So many mutants

This week I was given an opportunity. And not one I thought I would have in this capacity. Due to scheduling and sales made, my boss offered me the chance to go to the San Antonio Breast Cancer Symposium as a writer. This is a 7,000+ person meeting where all they do is discuss the latest and greatest in prevention, treatment and effects of a disease I feel I'm staring down on a daily basis.

One doctor said that oncologists should take a page out of the cardiologists' playbook. In cardiology, they treat high cholesterol or high triglycerides as if they are the disease.

"They're not," he said. "They're risk factors." But when those are treated by the doctor and understood by the patient, they can change the end result. Granted, there isn't as much understood about cancer as a whole or breast cancer specifically, as there is about our hearts and blood, but maybe it's coming.

The theme that had the biggest impact on me is what I heard again and again to think about breast cancer as many different diseases, not variations on one disease. I've known about the variants within breast cancer for a long time, knowing that triple negative is "bad" and hormone receptor positive cancers were easier to treat. At the conference, I heard multiple times that they're not just slightly changed tumors. They're really being looked at and treated as different diseases.

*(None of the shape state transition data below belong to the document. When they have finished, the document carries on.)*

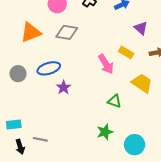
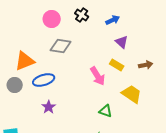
purple triangle: (141, 28) -> (122, 42), moved
orange triangle: (31, 32) -> (25, 61), moved
purple star: (64, 87) -> (49, 107), moved

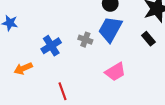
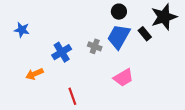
black rectangle: (148, 39) -> (145, 34), moved

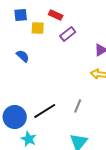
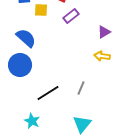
blue semicircle: (23, 56) -> (26, 38), size x1.5
blue circle: (15, 117) -> (20, 65), moved

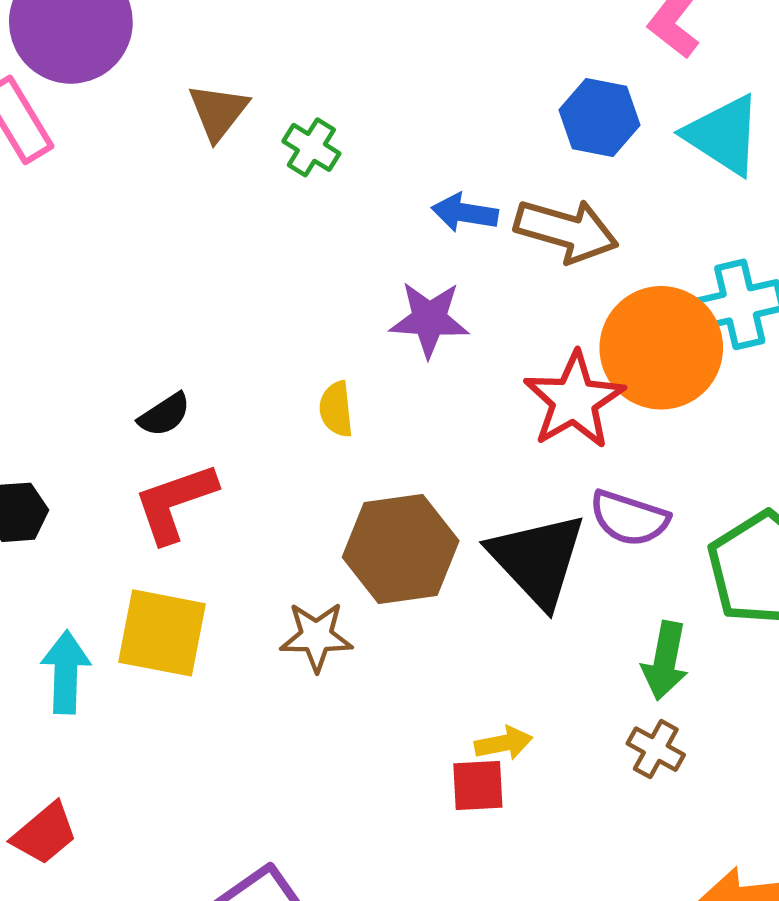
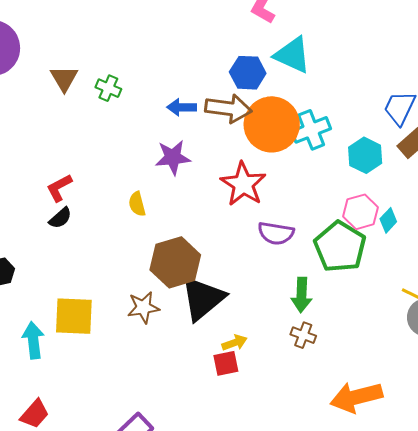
blue hexagon: (600, 118) -> (248, 73), moved
orange circle: (661, 348) -> (272, 124), moved
red L-shape: (175, 503) -> (59, 188), moved, size x0.7
black triangle: (537, 560) -> (203, 298), moved, turned 42

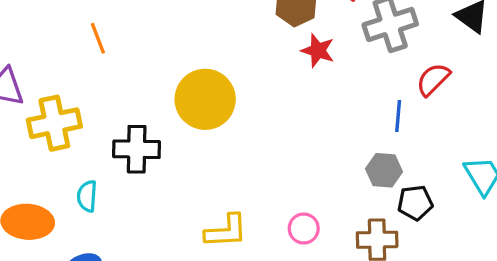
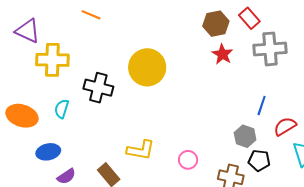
orange line: (98, 38) -> (91, 15), turned -60
red semicircle: (433, 79) -> (285, 126), moved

And part of the research that is guiding this shift is digging more and more into the genetics of breast cancer.

On my own time, I went to a BRCA-specific symposium where a presenter showed a pie chart looking at the mutations in breast cancer. BRCA1 and BRCA2 made up less than 25% of the pie. More than 50% were "variants of unknown significance."

It hit me hard that while it sucks that I'm in that 20%, it would suck way worse to be in that other half, to live in limbo not knowing what my chances were. I was thankful again that research efforts continue to be made to look at my genes and what can be done to "fix" them or treat them if they break before I realize. And that there is an acknowledgement of all the other mutations that do exist.

Another presenter said that we all have mutations in our genome. Some cause two eye colors or white patches in hair. Some cause cancer. And there are differences within known mutations that cause greater or lesser risks. Those are still very fuzzy but the theory is they could tell one BRCA1 carrier her chances are 5% but another's is 99%. Won't that be crazy?

At that symposium, there was a line wrapped around the hotel. There are physicians who care, who want to know more about us, and who want to best care for the men and women who come to them with genetic concerns. It meant a lot to see that.

So thank you to the doctors and researchers who continue to improve our chances, one study at a time.

One of the presenters showed this tool -- www.BRCAtool.stanford.edu -- to help BRCA patients estimate their risks dependent upon the actions they take with their personal care.

And this is what my risks look like. My personal plan is highlighted: both surgeries around 35. But you can see the estimates if I do nothing or if I were a "normal" woman without this mutation.

It's a learning tool and nothing is set in stone but it is interesting and worth thinking about. So I am grateful for the opportunity to think about these issues on another level and continue to educate myself.